(Exercise material Opens)
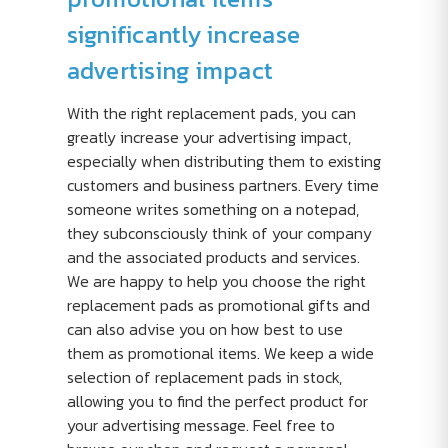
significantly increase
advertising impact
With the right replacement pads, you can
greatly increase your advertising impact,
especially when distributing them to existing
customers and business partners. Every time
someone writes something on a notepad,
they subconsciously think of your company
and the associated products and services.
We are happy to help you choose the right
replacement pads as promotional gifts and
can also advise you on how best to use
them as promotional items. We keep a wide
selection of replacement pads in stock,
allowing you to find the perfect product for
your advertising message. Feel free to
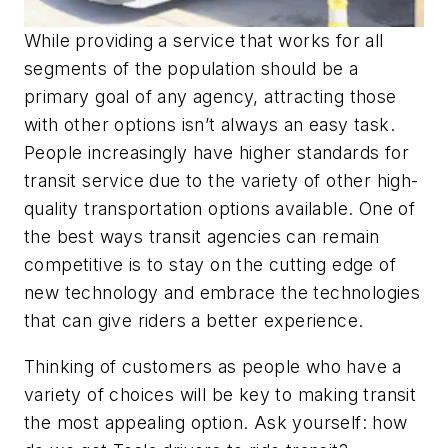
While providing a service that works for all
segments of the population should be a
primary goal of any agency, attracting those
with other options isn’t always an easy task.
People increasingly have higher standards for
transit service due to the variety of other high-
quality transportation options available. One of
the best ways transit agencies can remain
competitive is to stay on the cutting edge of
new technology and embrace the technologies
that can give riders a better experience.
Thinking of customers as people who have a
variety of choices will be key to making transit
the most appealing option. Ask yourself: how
(Exercise material Closes)
(Exercise material Opens)
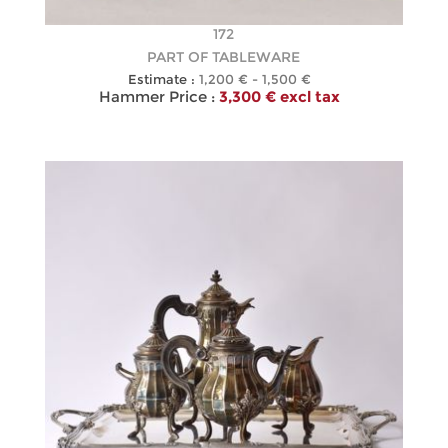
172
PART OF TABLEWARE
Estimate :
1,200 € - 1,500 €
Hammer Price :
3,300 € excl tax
(Exercise material Closes)
Work instruction -
From the records given above, copy all lines containing "advertising".

Response to this task -
advertising impact
greatly increase your advertising impact,
your advertising message. Feel free to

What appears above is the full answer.